Predictions of gamma-ray emission from classical novae and their detectability by CGRO

An implicit hydrodynamic code following the explosion of classical novae, from the accretion phase up to the final ejection of the envelope, has been coupled to a MonteCarlo code able to simulate their gamma-ray emission. Carbon-oxygen (CO) and oxygen-neon (ONe) novae have been studied and their gamma-ray spectra have been obtained, as well as the gamma-ray light curves for the important lines (e$^{-}$--e$^{+}$ annihilation line at 511 keV, $^{7}$Be decay-line at 478 keV and $^{22}$Na decay-line at 1275 keV). The detectability of the emission by CGRO instruments has been analyzed. It is worth noticing that the $\gamma$-ray signature of a CO nova is different from that of an ONe one. In the CO case, the 478 keV line is very important, but lasts only for $\sim$2 months.

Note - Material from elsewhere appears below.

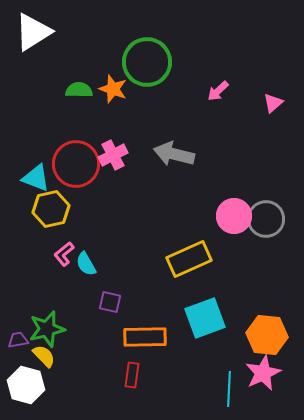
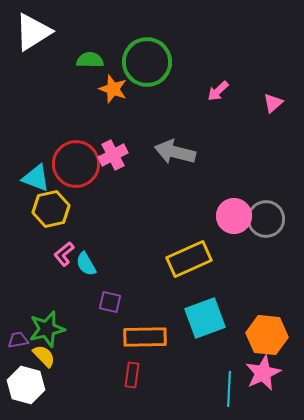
green semicircle: moved 11 px right, 30 px up
gray arrow: moved 1 px right, 2 px up
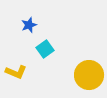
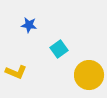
blue star: rotated 28 degrees clockwise
cyan square: moved 14 px right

In the ONe case, the 1275 keV line is the dominant one, lasting for $\sim$ 4 years. In both cases, the 511 keV line is the most intense line at the beginning, but its short duration ($\sim$ 2 days) makes it very difficult to be detected. It is shown that the negative results from the observations made by COMPTEL up to now are consistent with the theoretical predictions. Predictions of the future detectability by the INTEGRAL mission are also made.